Am Dienstagmorgen haben sich Vertreter der Stadt und des Landesbetriebs Straßen.NRW, darunter auch ein Geologe, die Straße genauer angeschaut. Die Ursache für die Beschädigung der wichtigen Verkehrsverbindung zwischen Werdohl und Neuenrade ist aber nach wie vor nicht ganz klar. Möglicherweise sei durch einen Rückstau im Abwasserkanal Wasser ausgetreten, dass dann die Fahrbahndecke unterspült habe, mutmaßte Martin Hempel, Chef der Tiefbauabteilung im Werdohler Rathaus. 

Ein Herscheider Spezialunternehmen wurde deshalb damit beauftragt, den Kanal zu untersuchen.

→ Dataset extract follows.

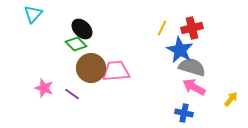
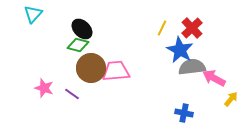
red cross: rotated 30 degrees counterclockwise
green diamond: moved 2 px right, 1 px down; rotated 30 degrees counterclockwise
gray semicircle: rotated 24 degrees counterclockwise
pink arrow: moved 20 px right, 9 px up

Dabei seien in der Abwasserleitung dickere Steine und Sedimente gefunden worden, berichtete Andreas Berg, Sprecher von Straßen.NRW. Auch eine Verjüngung des Kanals von 300 auf 150 Millimeter sei entdeckt worden. Berg bezeichnete eine solche Konstruktion, bei der der Querschnitt des Abwasserrohrs kleiner werde, als „ungewöhnlich“. 

Wasser wohl zwischen die Schichten gelaufen

Die Ursache für die Unterspülung war all das nach seiner Einschätzung aber nicht. Vielmehr geht Berg mittlerweile davon aus, dass Wasser zwischen die einzelnen Schichten des Straßenbelags gelaufen ist und den Asphalt angehoben hat. Deshalb soll der Asphalt jetzt auf einer Länge von 20 bis 30 Metern abgefräst, der Unterbau neu verdichtet und anschließend neuer Asphalt aufgebracht werden. 

Aufgrund der Kanaluntersuchung und der Bauarbeiten wurden am Dienstag Baustellenampeln auf der Neuenrader Straße aufgestellt. Damit konnte zumindest die Vollsperrung aufgehoben und der Verkehr einspurig an der beschädigten Stelle vorbeigeleitet werden. Das sei vor allem im Hinblick auf den Schwerlastverkehr erfolgt, für den dieser Abschnitt der Bundesstraße 229 praktisch die einzige Verbindung zwischen Werdohl und Neuenrade sei, sagt Martin Hempel von der Stadtverwaltung. 

Bis Ende nächster Woche, so schätzt Andreas Berg, könnte der Unwetterschaden behoben sein.